Now we have a coredump, time for reversing right?

Not so fast, remember from before both files are encrypted by the flask component. This in fact makes res2.bin doubly encrypted. So we need a way of defeating this first layer of encryption

RC4 and Key Reuse

Time to brush up on the basics of rc4 encryption. The process is quite simple. The key helps the algorithm initialize its internal state. Then the algorithm can start producing an infinitely long key stream. The encryption process would just be to xor this newly produced key stream with our input.

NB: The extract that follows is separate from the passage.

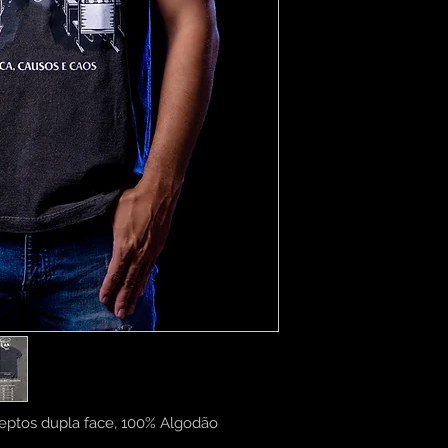
eptos dupla face, 100% Algodão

With this in mind, it is not hard to see why reusing the same key for multiple encryptions is a bad idea. The same key always leads to the same key stream. So if we encrypt an unknown file A with the key stream K to produce B and then encrypt a known file C with the same key stream K to produce D, we get the property below:

C, B, and D are known
trying to find A

# encrypt
B = xor(A, K)
D = xor(C, K)

# decrypt
K = xor(D, C)
A = xor(K, B)

In other words, we can recover the full key stream by encrypting a known file, and with the key stream in hand, we can recover all other files encrypted by the same key.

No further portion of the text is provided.